Headline

Pemerintah belum memastikan reshuffle Noel.

Setia Bekerja di DPR hingga Akhir Hayat

(Dede Susianti/J-3)
22/9/2016 06:00
Setia Bekerja di DPR hingga Akhir Hayat
(ANTARAFOTO/Yulius Satria Wijaya)

MANSUR, kelahiran Bogor pada 1938, setiap hari kecuali Jumat selalu ngantor di 'DPR'. Dari rumahnya, di Janggal, Kampung Cibeureum, Ciapus, Kabupaten Bogor, ia berangkat pukul 07.00 WIB. Dengan angkutan kota menuju Jalan Otista (Oto Iskandardinata), pusat Kota Bogor. Di sanalah Mansur mengais nafkah menjadi tukang cukur DPR atau kepanjangan dari 'di bawah pohon rindang'. Penampilannya sangat sederhana, dengan ciri khasnya berkemeja lengan panjang, celana bahan, dan bersandal jepit serta berpeci. Tas selempang dengan ukuran cukup besar selalu dibawanya. Berisi perangkat kerjanya berupa gunting, pisau cukur, potongan kulit/kalep sebagai alat asahan, handuk kecil, kain putih, sisir, sabun batang, busa dan alat cukur manual yang disebutnya mesin kodok. Pohon kapuk, di dekat Tugu Kujang, menjadi tempatnya bekerja sehari-hari. Diameter pohon kapuk sekitar empat rentangan/pelukan tangan orang dewasa, usianya sebaya dengan Mansur. Mansur mengaku kepada Media Indonesia saat mengunjunginya akhir pekan lalu, bahwa tidak ada pekerjaan yang cocok dan lebih baik baginya selain menjadi tukang cukur.

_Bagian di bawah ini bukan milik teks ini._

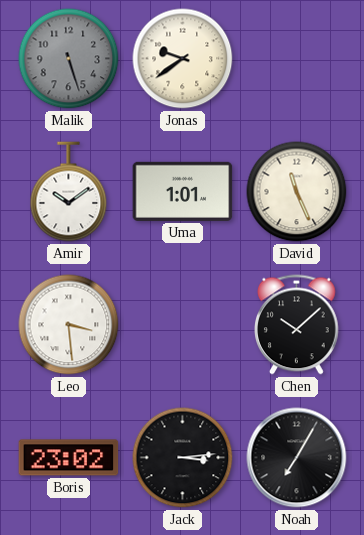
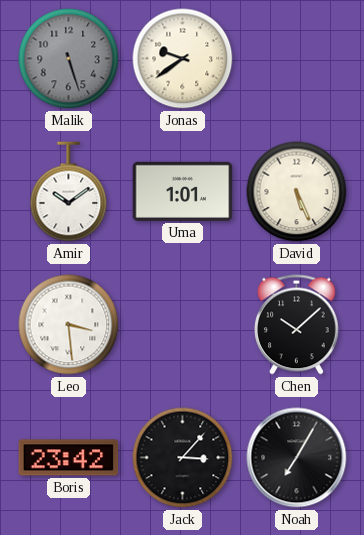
David: 11:26 -> 5:26
Boris: 23:02 -> 23:42
Jack: 3:14 -> 3:07
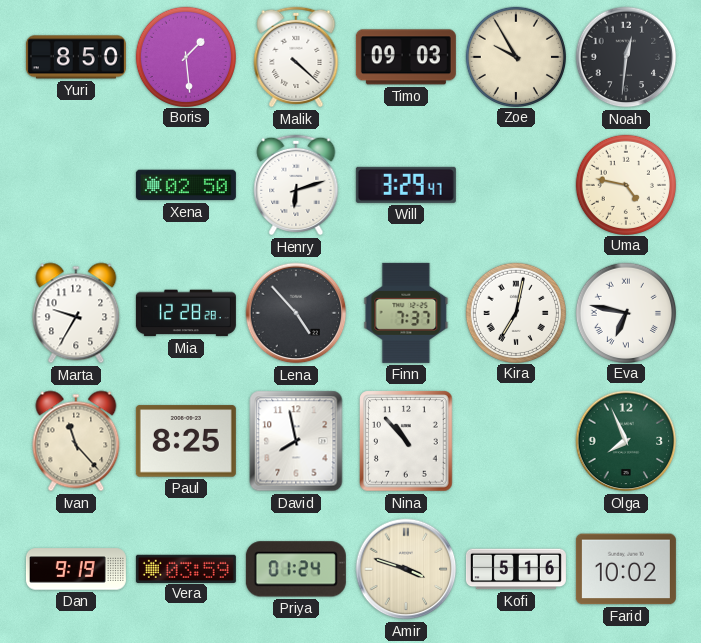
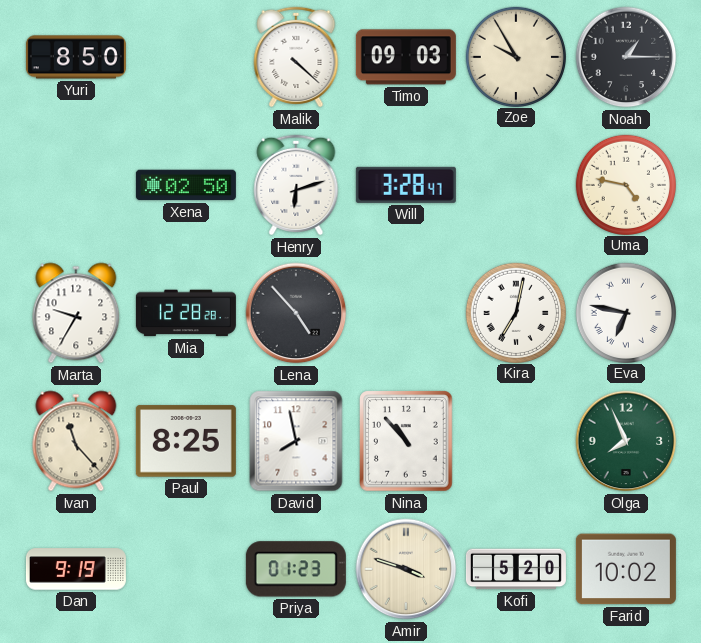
Boris: 1:29 -> none
Noah: 12:31 -> 1:15
Will: 3:29 -> 3:28
Finn: 7:37 -> none
Vera: 03:59 -> none
Priya: 01:24 -> 01:23
Kofi: 5:16 -> 5:20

Separuh hidupnya, dijalaninya dengan bekerja sebagai tukang cukur. Ia akan terus mencukur sepanjang tubuhnya mampu.
"Kalau sakit saja libur. Itu juga suka enggak betah, kadang tetap ke sini. Saya mau nyukur terus selagi saya mampu, sehat. Berhentinya kalau benar-benar enggak mampu lagi. Sakit, gak bisa bangun,"ungkapnya. Ia juga enggan pindah ke tempat lain. Seperti ke kios, ruko, atau bangunan permanen lainnya. Anak-anaknya memang pernah menawarinya tempat usaha yang tidak jauh dari keluarganya agar dia bisa menikmati hari tua dengan tetap mencukur. Namun, tawaran itu ditepis Mansur. Ia tetap senang mencukur di DPR pohon kapuk. Alasannya, ia bisa melayani kalangan ekonomi ke bawah.
Sebelumnya, Mansur telah menjajal pekerjaan lain. Ia pernah menjadi kuli bangunan. Namun, hanya bertahan tiga bulan.
Dia juga pernah berjualan pakaian di Kemayoran, Jakarta. "Bangunan ada musimnya, jadi saya berhenti. Saya jualan pakaian yang masih zamannya baju anak-anak gambar dakocan. Tapi hasilnya hanya cukup buat makan. Jual pakaian juga sama dengan ngebangun, ada musimnya. Pakaian lakunya mau Lebaran saja,"tuturnya. Sebelum menetap menjadi tukang cukur 'DPR' di dekat Tugu Kujang, Mansur pernah mencukur di sejumlah tempat di Jakarta. Pada 1975-an, di Kampung Pulo, di depan toko roti Tan Ek Tjoan, dan bertahan sekitar 4 tahunan. Lalu, pindah ke Kemayoran, Jalan Kran, belakang pabrik Naspro. Di usia rentanya, Mansur terlihat bugar. Rahasianya ialah bersukacita. Senyum dan semangat.
Itu juga yang jadi modal dia menghadapi pelanggan. Pelanggannya mulai turis hingga anak punk.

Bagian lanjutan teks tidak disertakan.